Les Tchadiens sont également fatigués que la France soutienne mordicus leurs bourreaux, et elle doit une fois pour toutes comprendre que nos vies valent mieux que leurs profits. Qu'on foute un peu la paix aux Tchadiens et aux Africains qui sont bel et bien capables de choisir des dirigeants qui oeuvreront en faveur de la bonne gouvernance et le développement, contrairement à ce que pensait un certain M. Jacques Chirac qui disait, entre autres : «L'Afrique n'est pas mûre pour la démocratie.»
Quelle est la situation des rebelles portés disparus depuis quelque temps après le déclenchement de la rébellion?
Les rebelles ont fait route vers le sud-est du pays où ils sont en train de reconstituer leurs forces. Il est à craindre, si on n'oeuvre pas rapidement pour un règlement de la crise par l'instauration d'un dialogue sans exclusif, une reprise des hostilités qui, une fois de plus, fera des milliers de morts, généralement de pauvres civils innocents qui ne demandent qu'à vivre en paix.
Votre père, N'garledjy Yorongar, est également porté disparu en même temps que d'autres opposants. Savez-vous où il est? Avez-vous ses nouvelles de temps en temps?
Non, ni celle de M. Ibn Oumar Mahamat Saleh, président du PLD, et plus le temps passe, plus nous craignons pour leur vie. Le président Lol Mahamat Choua qui a été retrouvé comme par hasard dans un camp militaire n'a toujours pas été libéré. Tout ce que nous savons, c'est que ce sont les gardes républicains de Déby qui sont venus les enlever, quoi qu'en disent les membres du gouvernement. Le dernier message que j'ai reçu de lui à 12h18 le 2 février est : « J'ai échappé bel. Les militaires gouvernementaux ont tiré un obus sur ma maison mais il est tombé à 10 mètres. Dieu est grand.» Pour moi, ils ont raté leur coup le 2 février et sont donc venus l'embarquer brutalement le 3, entre 16h30 et 17h.

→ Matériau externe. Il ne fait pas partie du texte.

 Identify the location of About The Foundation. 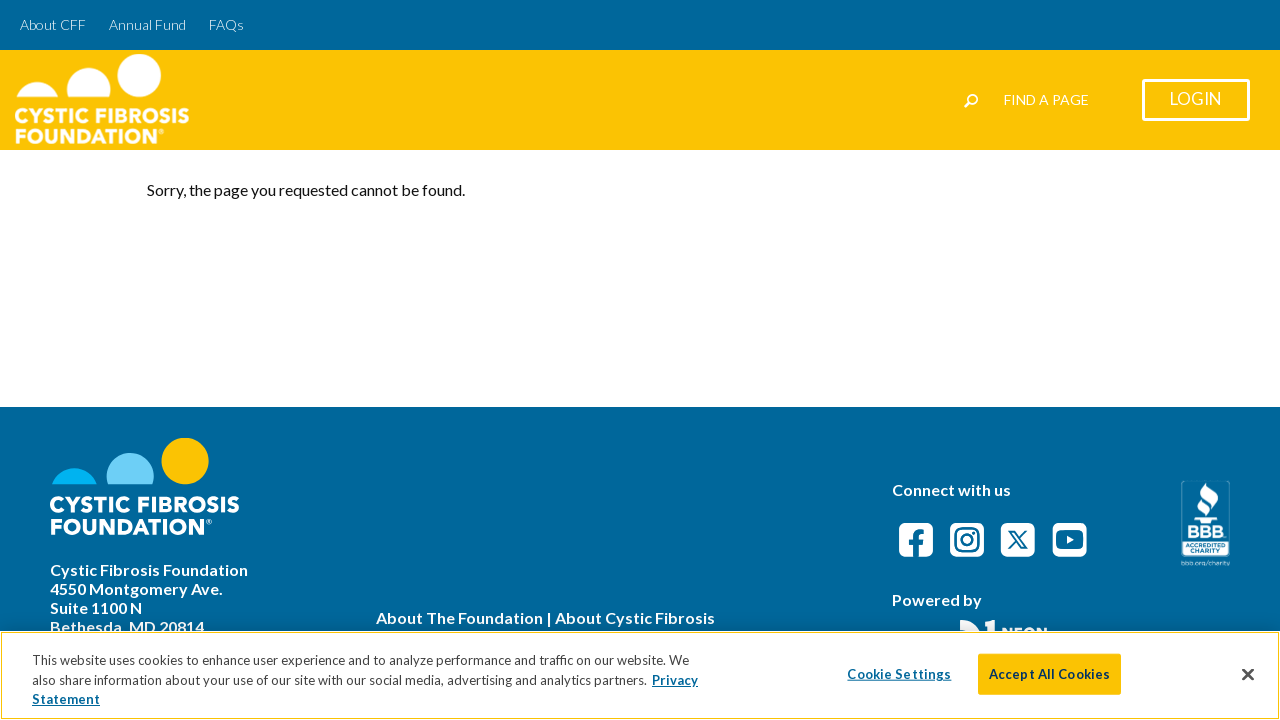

Tout ce que nous savons, c'est qu'ils (les leaders de l'opposition enlevés) ont été amenés dans les locaux de la Direction de renseignements généraux dans un premier temps, où ils ont été longuement torturés, puis conduits dans les geôles du sous-sol de la présidence. De source sûre, nous savons que lors de la visite de M. Hervé Morin, ministre français de la Défense, le 5 février, ils étaient encore vivants, mais fatigués. Tout porte à croire que Déby a reçu le quitus pour museler son opposition politique. La timidité de la réaction de la France à propos de ces enlèvements, contrairement à celle de la Commission européenne, ne va pas dans le sens de nous rassurer. Avec l'instauration de l'état d'urgence pendant 15 jours, le mot d'ordre est simple : silence, on peut tuer, torturer, violer, bref, faire du mal aux Tchadiens tranquillement.
Je lance un vibrant appel à tous les démocrates du monde entier à se battre pour que l'on ne tue pas impunément la démocratie et les libertés fondamentales en Afrique. Qu'on cesse de mépriser les Africains en les considérant comme de grands enfants, en désignant à leur place ceux qui sont légitimes pour les diriger.